Revenons aux victimes humaines, dont le sang plus précieux que celui des animaux accroît trop souvent les palpitantes émotions des fêtes tauromachiques.

Voici quelques exemples d’accidents affreux et de morts d’hommes, qui montrent l’immoralité de ces jeux.

Le 25 décembre 1855, à Madrid, le célèbre Pucheta tenait la lice. Il tua trois taureaux ; onze chevaux et trois chiens furent éventrés ; neuf individus furent foulés aux pieds. Chacun disait, en sortant : « C’est une excellente course, et Pucheta est un vaillant homme ! »

À Malaga, le jour de l’inauguration du cirque, un taureau s’élança vigoureusement à la rencontre d’un cavalier, prit le cheval sur ses cornes, et l’envoya, d’un coup de tête, avec son maître, de l’autre côté de la barrière, aux grands applaudissements de la foule.

Il est telle course, en Espagne, où l’on a compté jusqu’à dix morts d’hommes.

C’est pour cela, sans doute, qu’un prêtre, « avec l’hostie et les saintes huiles », est là pour administrer le malheureux toréador, qui peut être frappé mortellement : dans la chapelle attenante à l’étable (la chambre de la Vierge), les jours de représentation, on allume quatre cierges et de petites bougies devant une image de la Madone : là sont déposés les secours pour un cas de nécessité. « C’est une coutume ancienne que les combattants, avant d’entrer en lice, s’y réconcilient avec Dieu[1]. »

Dans un des balcons de l’amphithéâtre, deux chirurgiens, avec leurs instruments, sont prêts à porter de prompts secours aux blessés.

Dix morts ! ce chiffre effrayant est donné sous la garantie du père Pedro de Gusman, par M. Ch.

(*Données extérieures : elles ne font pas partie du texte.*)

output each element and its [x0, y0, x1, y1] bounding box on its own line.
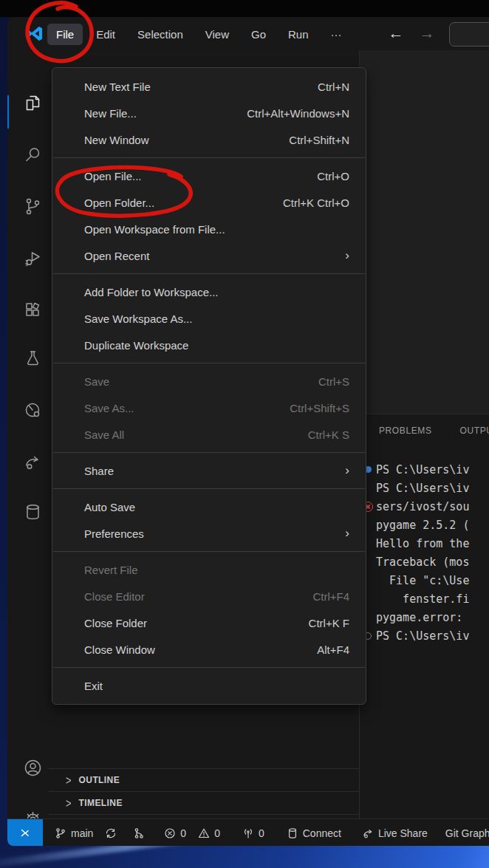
back-arrow-button[interactable]: ←: [386, 23, 406, 44]
menu-separator: [53, 551, 365, 552]
ports-count: 0: [259, 827, 264, 839]
menu-item-new-window[interactable]: New WindowCtrl+Shift+N: [52, 126, 366, 153]
menu-item-label: Save Workspace As...: [84, 312, 349, 325]
problems-errors[interactable]: 0: [158, 819, 192, 846]
menu-item-label: New Window: [84, 134, 289, 146]
git-graph-label-button[interactable]: Git Graph: [440, 819, 489, 846]
menu-item-close-window[interactable]: Close WindowAlt+F4: [52, 636, 366, 663]
menu-item-shortcut: Ctrl+N: [318, 81, 349, 93]
error-count: 0: [180, 827, 186, 839]
terminal-line-text: PS C:\Users\iv: [376, 629, 469, 643]
command-center-search-input[interactable]: [449, 22, 489, 47]
run-debug-icon[interactable]: [23, 248, 43, 268]
branch-name: main: [71, 827, 93, 839]
menu-item-revert-file: Revert File: [52, 556, 366, 583]
tab-output[interactable]: OUTPUT: [460, 426, 489, 436]
database-icon[interactable]: [23, 502, 43, 522]
remote-indicator-button[interactable]: [7, 819, 43, 846]
source-control-icon[interactable]: [23, 197, 43, 216]
activity-bar: [7, 50, 48, 819]
menu-item-add-folder-to-workspace[interactable]: Add Folder to Workspace...: [52, 278, 366, 305]
menubar-item-run[interactable]: Run: [279, 24, 318, 45]
menu-separator: [53, 363, 365, 363]
menu-item-new-text-file[interactable]: New Text FileCtrl+N: [52, 73, 366, 100]
menu-item-label: Close Editor: [84, 590, 312, 603]
menu-item-label: Duplicate Workspace: [84, 339, 349, 352]
terminal-line-text: pygame.error:: [376, 611, 469, 624]
menu-item-preferences[interactable]: Preferences›: [52, 520, 366, 547]
database-connect-icon: [287, 827, 298, 839]
tab-problems[interactable]: PROBLEMS: [379, 426, 432, 436]
sidebar-section-timeline[interactable]: >TIMELINE: [48, 791, 359, 814]
menu-item-open-folder[interactable]: Open Folder...Ctrl+K Ctrl+O: [52, 189, 366, 216]
live-share-icon[interactable]: [23, 452, 43, 472]
menu-item-shortcut: Ctrl+S: [318, 375, 349, 388]
menu-item-label: Preferences: [84, 527, 345, 540]
active-view-indicator: [7, 95, 9, 129]
git-graph-button[interactable]: [127, 819, 151, 846]
menu-item-label: Open Folder...: [84, 197, 283, 209]
menubar-item-edit[interactable]: Edit: [87, 24, 124, 45]
connect-label: Connect: [303, 827, 341, 839]
menu-item-label: New File...: [84, 107, 247, 120]
menu-item-auto-save[interactable]: Auto Save: [52, 493, 366, 520]
menu-item-open-recent[interactable]: Open Recent›: [52, 242, 366, 269]
menu-item-exit[interactable]: Exit: [52, 672, 366, 699]
sync-button[interactable]: [99, 819, 123, 846]
menu-item-shortcut: Ctrl+Shift+S: [290, 402, 349, 414]
forward-arrow-button[interactable]: →: [417, 23, 437, 44]
menu-item-save-as: Save As...Ctrl+Shift+S: [52, 394, 366, 421]
account-icon[interactable]: [23, 758, 43, 778]
menu-item-label: Open Workspace from File...: [84, 223, 349, 236]
terminal-line-text: File "c:\Use: [376, 574, 469, 587]
editor-area: [359, 50, 489, 414]
menu-item-share[interactable]: Share›: [52, 457, 366, 484]
menu-separator: [53, 667, 365, 668]
connect-button[interactable]: Connect: [281, 819, 347, 846]
git-branch-item[interactable]: main: [49, 819, 99, 846]
menubar-item-selection[interactable]: Selection: [129, 24, 192, 45]
search-icon[interactable]: [23, 145, 43, 165]
menu-item-save-workspace-as[interactable]: Save Workspace As...: [52, 305, 366, 332]
menubar-item-view[interactable]: View: [196, 24, 238, 45]
menu-item-label: Revert File: [84, 564, 349, 576]
problems-warnings[interactable]: 0: [192, 819, 226, 846]
menu-item-label: Add Folder to Workspace...: [84, 286, 349, 298]
live-share-button[interactable]: Live Share: [356, 819, 434, 846]
terminal-line: File "c:\Use: [360, 571, 489, 590]
menu-item-close-folder[interactable]: Close FolderCtrl+K F: [52, 609, 366, 636]
menu-separator: [53, 452, 365, 453]
menu-item-label: Close Window: [84, 643, 317, 656]
menubar-item-more[interactable]: ···: [322, 24, 351, 45]
panel-tabs: PROBLEMS OUTPUT: [379, 426, 489, 436]
submenu-chevron-icon: ›: [345, 248, 349, 263]
terminal-line-text: fenster.fi: [376, 592, 469, 606]
terminal-output[interactable]: PS C:\Users\ivPS C:\Users\ivsers/ivost/s…: [360, 460, 489, 645]
sidebar-section-outline[interactable]: >OUTLINE: [48, 768, 359, 791]
menu-item-shortcut: Alt+F4: [317, 643, 349, 656]
menu-item-open-file[interactable]: Open File...Ctrl+O: [52, 163, 366, 189]
ports-item[interactable]: 0: [236, 819, 270, 846]
terminal-line: Traceback (mos: [360, 553, 489, 571]
gitlens-inspect-icon[interactable]: [23, 400, 43, 420]
submenu-chevron-icon: ›: [345, 463, 349, 478]
terminal-line: Hello from the: [360, 534, 489, 553]
menu-item-open-workspace-from-file[interactable]: Open Workspace from File...: [52, 216, 366, 242]
menubar-item-go[interactable]: Go: [242, 24, 275, 45]
git-graph-icon: [133, 827, 145, 839]
chevron-right-icon: >: [66, 773, 72, 787]
menu-item-duplicate-workspace[interactable]: Duplicate Workspace: [52, 332, 366, 358]
terminal-line-text: PS C:\Users\iv: [376, 463, 469, 476]
title-bar: FileEditSelectionViewGoRun··· ← →: [7, 17, 489, 50]
extensions-icon[interactable]: [23, 300, 43, 320]
terminal-line: fenster.fi: [360, 590, 489, 608]
testing-icon[interactable]: [23, 349, 43, 369]
nav-arrows: ← →: [386, 23, 437, 44]
explorer-icon[interactable]: [23, 93, 43, 113]
sync-icon: [105, 827, 117, 839]
menu-item-new-file[interactable]: New File...Ctrl+Alt+Windows+N: [52, 100, 366, 126]
terminal-line-text: sers/ivost/sou: [376, 500, 469, 513]
chevron-right-icon: >: [66, 796, 72, 810]
menu-item-label: Save As...: [84, 402, 290, 414]
menubar-item-file[interactable]: File: [47, 24, 83, 45]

Davillier, dans une excellente étude sur l’Espagne, publiée avec d’admirables dessins de Gustave Doré, par Le Tour du Monde. « Ce religieux qui écrivait au commencement du dix-septième siècle, assure, dit notre auteur, que de son temps, il n’y avait pas de fête de taureaux qui ne coutât la vie à deux ou trois personnes ; souvent même le nombre était plus considérable. À Valladolid, en 1816, dans une course où parurent seulement quelques taureaux, dix combattants restèrent morts sur place.

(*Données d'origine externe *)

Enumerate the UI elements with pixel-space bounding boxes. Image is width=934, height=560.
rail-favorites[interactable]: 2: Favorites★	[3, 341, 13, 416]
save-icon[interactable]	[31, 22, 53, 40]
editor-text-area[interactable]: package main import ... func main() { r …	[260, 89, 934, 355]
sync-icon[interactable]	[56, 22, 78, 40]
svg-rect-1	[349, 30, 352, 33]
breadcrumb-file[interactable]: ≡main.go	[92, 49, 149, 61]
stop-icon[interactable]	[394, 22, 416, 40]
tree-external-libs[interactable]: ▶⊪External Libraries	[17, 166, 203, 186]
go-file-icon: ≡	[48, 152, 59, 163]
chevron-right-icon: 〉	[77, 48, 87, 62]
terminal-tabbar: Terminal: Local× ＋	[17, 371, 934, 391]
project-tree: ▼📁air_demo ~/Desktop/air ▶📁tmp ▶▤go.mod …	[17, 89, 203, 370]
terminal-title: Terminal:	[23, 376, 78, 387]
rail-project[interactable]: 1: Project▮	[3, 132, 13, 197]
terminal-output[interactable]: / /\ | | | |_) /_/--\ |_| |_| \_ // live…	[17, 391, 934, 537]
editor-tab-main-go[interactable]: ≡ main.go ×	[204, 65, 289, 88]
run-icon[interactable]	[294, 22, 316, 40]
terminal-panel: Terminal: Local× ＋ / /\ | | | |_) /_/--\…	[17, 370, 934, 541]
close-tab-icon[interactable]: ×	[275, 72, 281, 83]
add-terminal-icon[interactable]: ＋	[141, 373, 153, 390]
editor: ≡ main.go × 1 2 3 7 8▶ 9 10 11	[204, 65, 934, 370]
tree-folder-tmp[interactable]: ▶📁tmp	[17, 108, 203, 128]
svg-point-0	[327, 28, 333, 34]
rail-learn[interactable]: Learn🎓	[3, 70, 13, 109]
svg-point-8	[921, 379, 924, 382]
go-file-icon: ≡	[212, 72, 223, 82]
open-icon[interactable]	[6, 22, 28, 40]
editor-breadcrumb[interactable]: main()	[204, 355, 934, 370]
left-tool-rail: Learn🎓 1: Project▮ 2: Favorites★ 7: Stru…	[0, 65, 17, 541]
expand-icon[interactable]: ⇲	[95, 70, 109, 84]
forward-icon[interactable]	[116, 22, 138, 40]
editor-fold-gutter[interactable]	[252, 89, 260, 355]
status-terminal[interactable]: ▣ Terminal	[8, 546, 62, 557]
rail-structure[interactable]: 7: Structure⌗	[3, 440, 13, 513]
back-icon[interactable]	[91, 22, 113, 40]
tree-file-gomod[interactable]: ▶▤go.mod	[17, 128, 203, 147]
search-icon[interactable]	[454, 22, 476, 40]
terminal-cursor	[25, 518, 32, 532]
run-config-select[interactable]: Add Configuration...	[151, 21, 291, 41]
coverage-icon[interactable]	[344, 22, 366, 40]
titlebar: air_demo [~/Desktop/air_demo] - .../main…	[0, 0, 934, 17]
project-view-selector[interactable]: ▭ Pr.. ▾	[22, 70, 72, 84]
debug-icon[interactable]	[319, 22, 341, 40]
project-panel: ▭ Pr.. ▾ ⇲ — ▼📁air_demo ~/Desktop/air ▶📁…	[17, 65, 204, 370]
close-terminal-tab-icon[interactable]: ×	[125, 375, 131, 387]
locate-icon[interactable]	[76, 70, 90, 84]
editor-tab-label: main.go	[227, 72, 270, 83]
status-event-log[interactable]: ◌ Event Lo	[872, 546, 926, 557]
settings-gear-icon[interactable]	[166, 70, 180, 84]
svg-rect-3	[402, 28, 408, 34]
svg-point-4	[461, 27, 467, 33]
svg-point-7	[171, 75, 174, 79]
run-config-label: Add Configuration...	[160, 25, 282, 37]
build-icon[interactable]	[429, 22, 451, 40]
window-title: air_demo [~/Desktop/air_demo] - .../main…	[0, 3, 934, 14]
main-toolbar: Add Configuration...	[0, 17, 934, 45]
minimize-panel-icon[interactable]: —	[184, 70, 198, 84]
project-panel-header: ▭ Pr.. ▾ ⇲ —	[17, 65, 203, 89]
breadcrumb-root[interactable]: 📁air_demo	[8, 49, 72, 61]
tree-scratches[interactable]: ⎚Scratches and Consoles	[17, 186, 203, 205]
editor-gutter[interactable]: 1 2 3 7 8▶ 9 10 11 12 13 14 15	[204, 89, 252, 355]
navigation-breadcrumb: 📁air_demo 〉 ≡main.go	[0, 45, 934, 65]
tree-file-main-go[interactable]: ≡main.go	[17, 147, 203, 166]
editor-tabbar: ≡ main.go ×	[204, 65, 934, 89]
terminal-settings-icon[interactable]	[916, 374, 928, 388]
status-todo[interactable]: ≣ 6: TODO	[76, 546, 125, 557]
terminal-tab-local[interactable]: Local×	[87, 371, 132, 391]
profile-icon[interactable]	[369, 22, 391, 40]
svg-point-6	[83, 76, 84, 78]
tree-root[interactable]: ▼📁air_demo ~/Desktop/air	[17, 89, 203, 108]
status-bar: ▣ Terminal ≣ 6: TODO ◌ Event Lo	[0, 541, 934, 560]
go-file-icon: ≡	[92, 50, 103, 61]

« Il dépeint les fêtes d’Aragon comme une barbarie inimitable. C’est un fait avéré, ajoute le père jésuite, que, dans de pareils exercices, il meurt, en moyenne, dans toute l’étendue de l’Espagne, deux ou trois cents personnes par année. »

Joseph Townsend, dans son Voyage traduit par Pictet-Mallet, rapporte qu’en 1809, pendant son séjour dans la Péninsule, deux matadors furent tués à Cadix : ils étaient frères [2].

Par bonheur, la tauromachie n’a pas, de nos jours, des pages aussi funèbres. Cependant, sans remonter bien haut, dans son bilan mortuaire, nous pourrions compter encore un grand nombre de cadavres humains, et parmi eux plusieurs des plus fameux toreros.

Rigores ayant reçu trois coups de cornes, dans le cirque de Madrid, mourut au bout de quelque temps, après deux cruelles opérations[3].

Pepe Billo, espada célèbre, qui a écrit un traité sur les règles de la tauromachie, fut tué, dans le même amphithéâtre. « Ce fut une mort affreuse. Il était tombé sur le dos. Bien que les entrailles sortissent de son corps, et qu’il eût plus de dix côtes brisées, on le vit se cramponner à la corne qui lui traversait le corps, chercher à s’en dégager par la force de ses bras, jusqu’à ce qu’enfin les mouvements de l’animal, les secousses qui déchiraient ses viscères, et les flots de sang qu’il répandait, le firent retomber sans mouvement. La course ne fut interrompue qu’un instant[4]. »

Dans une course à Ronda, Francisco Herrera Guillen, frappé d’un coup de corne à la tête, mourut à l’instant même.

Cette catastrophe excita, dans les premiers moments, moins de commisération que de colère. On reprochait au malheureux sa folle imprudence[5].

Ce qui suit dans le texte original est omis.